Tito Hananta Kusuma juru bicara Tim Advokat Pembela Anita Dewi Kolopaking. (Foto: int)mediasergap.com - JAKARTA - Penahanan yang dilakukan Bareskrim Polri terhadap Anita Kolopaking akan berbuntut panjang. Hal ini dikarenakan Tim Advokat Pembela (TAP) Anita Kolopaking secara resmi mengajukan gugatan praperadilan terhadap Bareskrim Polri atas penahanan kliennya.
Tito Hananta Kusuma juru bicara Tim Advokat Pembela Ibu Anita Dewi Kolopaking, menyatakan merasa keberatan atas penahanan Bareskrim Polri terhadap Anita yang merupakan pengacara Djoko Soegiarto Tjandra alias Djoko Tjandra.
"Anita telah menandatangani berita acara penolakan penahanan karena tidak terima dengan penahanan yang dilakukan terhadap dirinya, dan kami sudah mendaftarkan gugatan praperadilan ke pengadilan negeri terhadap upaya penahanan tersebut," kata Tito, Minggu (9/8/2020).
Menurut Tito, Ibu Anita tidak perlu ditahan sebab kliennya bersikap kooperatif, tidak akan melarikan diri, dan tidak akan menghilangkan barang bukti.
"Tetapi kenapa penahanan tetap dilakukan?
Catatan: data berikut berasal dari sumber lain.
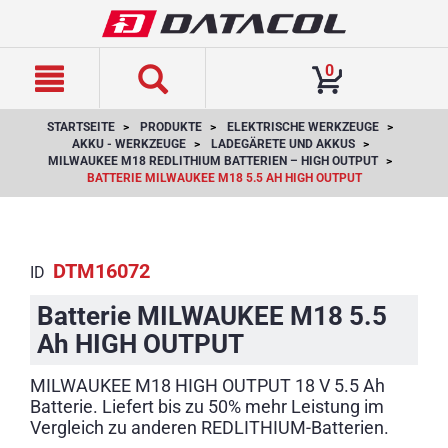
text.skipToContent
text.skipToNavigation
0
STARTSEITE
PRODUKTE
ELEKTRISCHE WERKZEUGE
AKKU - WERKZEUGE
LADEGÄRETE UND AKKUS
MILWAUKEE M18 REDLITHIUM BATTERIEN – HIGH OUTPUT
BATTERIE MILWAUKEE M18 5.5 AH HIGH OUTPUT
DTM16072
ID
Batterie MILWAUKEE M18 5.5
Ah HIGH OUTPUT
MILWAUKEE M18 HIGH OUTPUT 18 V 5.5 Ah
Batterie. Liefert bis zu 50% mehr Leistung im
Vergleich zu anderen REDLITHIUM-Batterien.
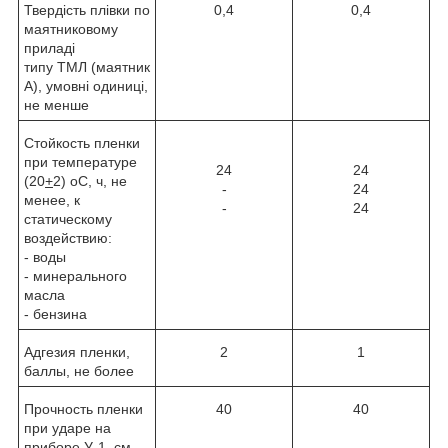
Твердість плівки по
0,4
0,4
маятниковому
приладі
типу ТМЛ (маятник
А), умовні одиниці,
не менше
Стойкость пленки
при температуре
24
24
(20
+
2)
о
С, ч, не
-
24
менее, к
-
24
статическому
воздействию:
- воды
- минерального
масла
- бензина
Адгезия пленки,
2
1
баллы, не более
Прочность пленки
40
40
при ударе на
приборе У-1, см,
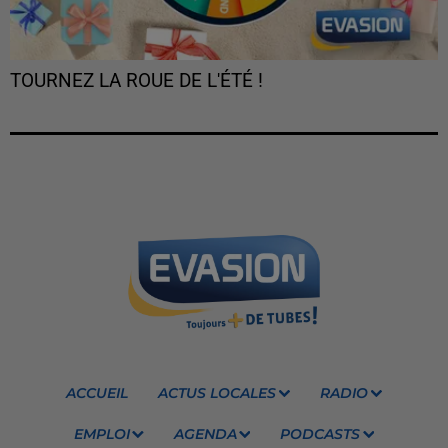
TOURNEZ LA ROUE DE L'ÉTÉ !
ACCUEIL
ACTUS LOCALES
RADIO
EMPLOI
AGENDA
PODCASTS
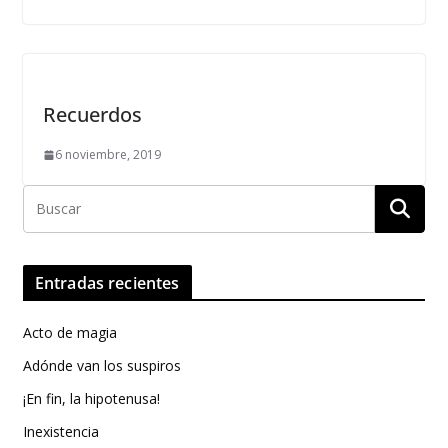
Recuerdos
6 noviembre, 2019
Entradas recientes
Acto de magia
Adónde van los suspiros
¡En fin, la hipotenusa!
Inexistencia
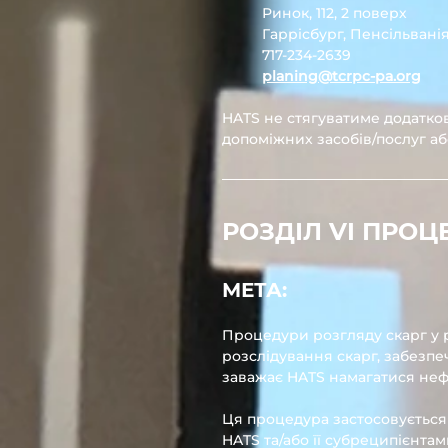
Ринок, 112, 2 поверх
Гаррісбург, Пенсільванія
717-234-2639
planing@tcrpc-pa.org
HATS не стягуватиме додатко
допоміжних засобів/послуг аб
РОЗДІЛ VI ПРОЦ
МЕТА:
Процедури розгляду скарг у 
розслідування скарг, забезп
заважає HATS намагатися неф
Ця процедура застосовується 
HATS та/або її субреципієнта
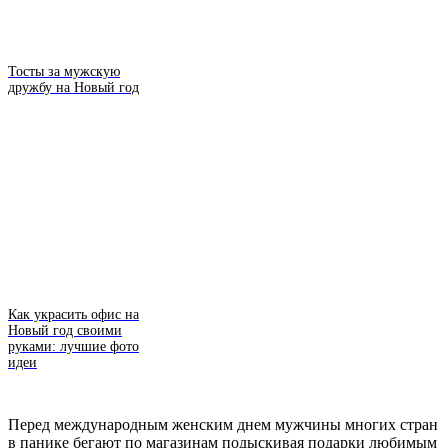
Тосты за мужскую
дружбу на Новый год
Как украсить офис на
Новый год своими
руками: лучшие фото
идеи
Перед международным женским днем мужчины многих стран
в панике бегают по магазинам подыскивая подарки любимым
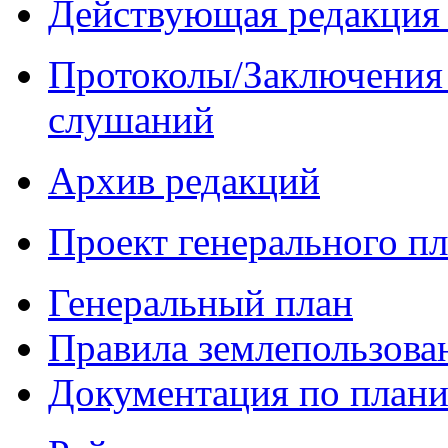
Действующая редакция 
Протоколы/Заключения 
слушаний
Архив редакций
Проект генерального п
Генеральный план
Правила землепользова
Документация по плани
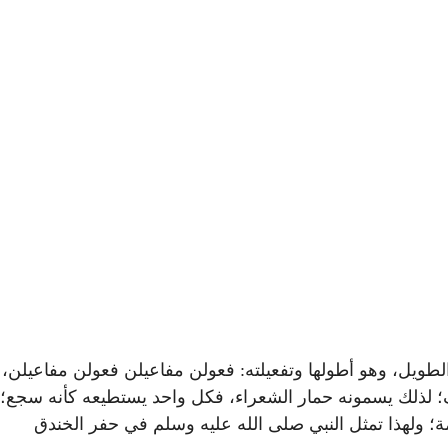
لطويل، وهو أطولها وتفعيلته: فعولن مفاعيلن فعولن مفاعيلن،
؛ لذلك يسمونه حمار الشعراء، فكل واحد يستطيعه كأنه سجع؛
؛ ولهذا تمثل النبي صلى الله عليه وسلم في حفر الخندق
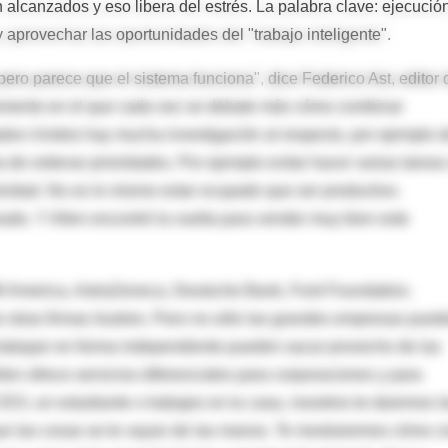
 alcanzados y eso libera del estrés. La palabra clave: ejecución
 aprovechar las oportunidades del "trabajo inteligente".
ero parece que el sistema funciona", dice Federico Ast, editor 
 momento en el que cada vez se debate más cómo combinar
tados Unidos hay mucha investigación al respecto, por ejemplo d
 de ordenar prioridades. Por ejemplo evitar hacer varias tareas
tividad. No es lo mismo estar ocupado que ser productivo.
do. Y Allen encontró la vuelta para vender muy bien este
MW America, AstraZeneca, Deutsche Bank, Ford Foundation,
re otras firmas ilustres. Pero no sólo las grandes empresas pued
rabajan en forma independiente pueden sacar provecho de las
en ofrece servicios diferenciales para corporaciones y para
 CEO, un estudiante o trabajes en tu casa, nosotros te daremos l
que las cosas se te vayan de las manos. Te mostraremos cómo c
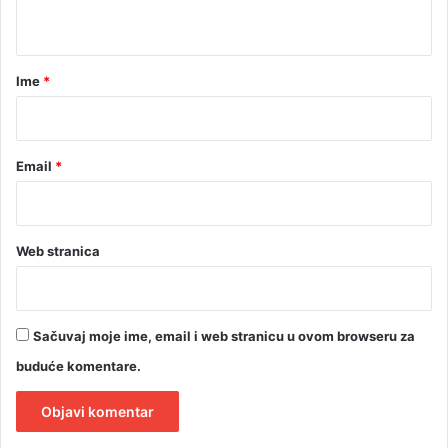
t
e
s
a
e
r
Ime
*
c
*
Email
*
Web stranica
Sačuvaj moje ime, email i web stranicu u ovom browseru za
buduće komentare.
A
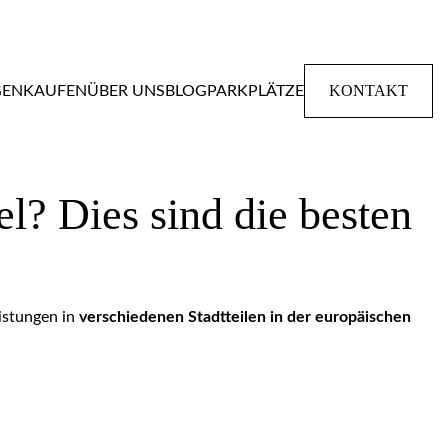
KONTAKT
GEN
KAUFEN
ÜBER UNS
BLOG
PARKPLÄTZE
l? Dies sind die besten
istungen in
verschiedenen Stadtteilen in der europäischen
Jadi kami melakukan upaya praperadilan untuk menguji penetapan tersangka dan penahanan terhadap Ibu Anita Dewi Kolopaking," ucapnya.
Pada pemberitaan sebelumnya, seusai dilakukan pemeriksaan oleh Penyidik Direktorat Tindak Pidana Umum (Dit Tipidum) Bareskrim Polri Sabtu (8/8/2020) dini hari. Anita langsung ditahan selama 20 hari ke depan.
"Pagi ini tanggal 8 Agustus 2020 sampai dengan 20 hari ke depan, yang bersangkutan ditahan di Rutan Bareskrim Polri," kata Karo Penmas Divisi Humas Polri, Brigjen Pol Awi Setyono, kepada wartawan, Sabtu (8/8/2020).
Selama pemeriksaan tersebut, Awi mengatakan, Anita dicecar sebanyak 55 pertanyaan. Kendati begitu, Awi belum membeberkan alasan mengapa Anita dilakukan penahanan.
Dalam skandal kasus 'surat sakti' Djoko Tjandra ini Anita ditetapkan sebagai tersangka sejak Kamis (30/7/2020) lalu.
Penetapan status tersangka dilakukan penyidik setelah memeriksa 23 saksi dan melakukan gelar perkara.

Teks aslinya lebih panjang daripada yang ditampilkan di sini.